Corey Helford Gallery, January 16 – February 20, 2021
by Jacob Hicks
Kazuki Takamatsu uses a “unique depth-mapping technique” where an initial composition is sculpted digitally, every graphic pixel is then tonally matched from the computer model in acrylic gouache and painted painstakingly by hand to canvas. From what I understand the pixel tonal gradient diminishes in brightness equivalently using quadrilateral symmetry. This produces an eerie, uncanny valley aesthetic of unnatural monochromatic perfection.
In my research the descriptions of the making of the work have been vague, and I hope the truth of the process doesn’t include an army of studio assistants creating art like little machine arms in a factory at the behest of an artist. I also wonder why it is necessary to paint the images when they might live just as beautifully as purely digital entities? That aside, the final results of Takamatsu’s labor-intensive paintings are magnetic and exciting.
The work is indebted to Japanese pop cultural history like Kibyoshi, the Edo period’s wood block adult comics, Shoujo manga, a form targeted toward a teen female demographic, kawaii aesthetic and anime. Cyborg aesthetic and science fiction in general are important to Takamatsu’s vision. All his paintings feature undead phantasm doll shells of feminine fantasy. They are hybrid zombie Goddesses enshrined with swords, chains, skulls, goldfish and flowers. In the nude or in negligee, all poses are careful not to “reveal” too much. The paintings manifest a prudish boy fantasy of lifeless femininity, elevating their figures to Godheads void of humanness. Like the corpse of neoclassical Ingres’ Grand Odalisque, or Parmigianino’s Madonna with the Long Neck, the female forms are stretched posthuman spaghetti noodles.
Though I really enjoy the paintings, I think it’s important to address the sexualized male gaze on these female forms, their child-like physicality, and their separation from humanness. Takamatsu is a cultural producer from Japan, and so I am careful to not be too critical of culture and history that I am not a part of and so cannot fully understand.

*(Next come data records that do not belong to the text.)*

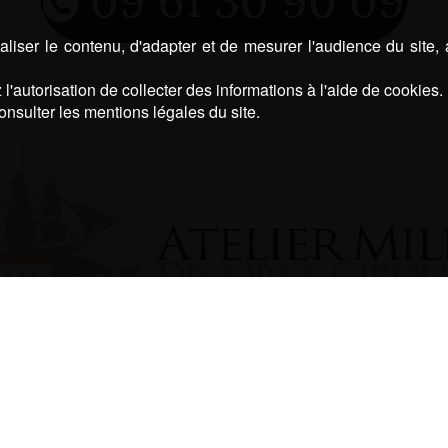
liser le contenu, d'adapter et de mesurer l'audience du site,
l'autorisation de collecter des informations à l'aide de cookies.
onsulter les mentions légales du site.
UE DU CAPITAINE JEAN PIERRE, 64400 OLOR
©
mentions légales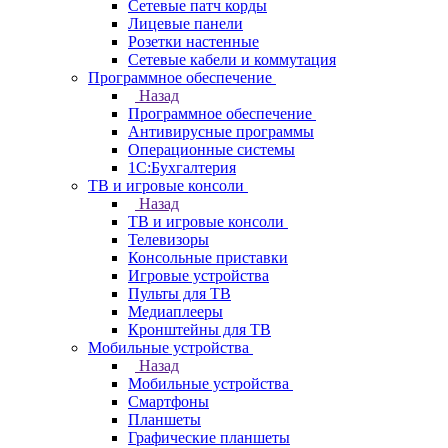
Сетевые патч корды
Лицевые панели
Розетки настенные
Сетевые кабели и коммутация
Программное обеспечение
Назад
Программное обеспечение
Антивирусные программы
Операционные системы
1С:Бухгалтерия
ТВ и игровые консоли
Назад
ТВ и игровые консоли
Телевизоры
Консольные приставки
Игровые устройства
Пульты для ТВ
Медиаплееры
Кронштейны для ТВ
Мобильные устройства
Назад
Мобильные устройства
Смартфоны
Планшеты
Графические планшеты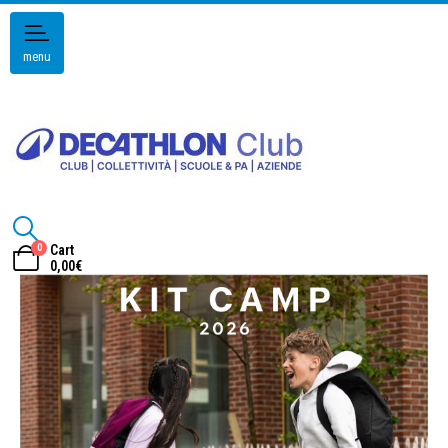
menu
0
Cart
0,00
€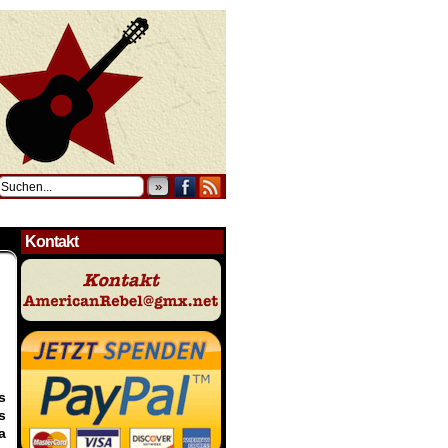
»
Kontakt
s
s
a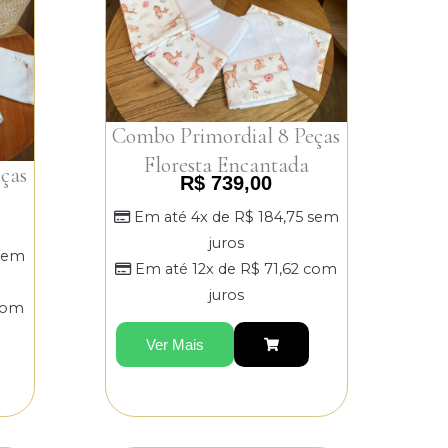
Combo Primordial 8 Peças
Floresta Encantada
ças
R$
739,00
Em até 4x de
R$
184,75
sem
juros
sem
Em até 12x de
R$
71,62
com
juros
om
Ver Mais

From a contemporary western perspective, I think the simultaneous empowerment of these subjects (suggested through iconographic compositions and decorations and tokens of power like swords and wings), and disempowerment (suggested through undergarments or nudity and idealizations of lifeless form) beg the question: is a Lolita-like nymph in 2021 a trope worthy of repetition?
The artist’s job is to build from the mud of the muse of their choice, and Takamatsu’s fantasy images of robot doll Goddesses harness a computer-based futuristic power, both beautiful, awe-inspiring and menacing.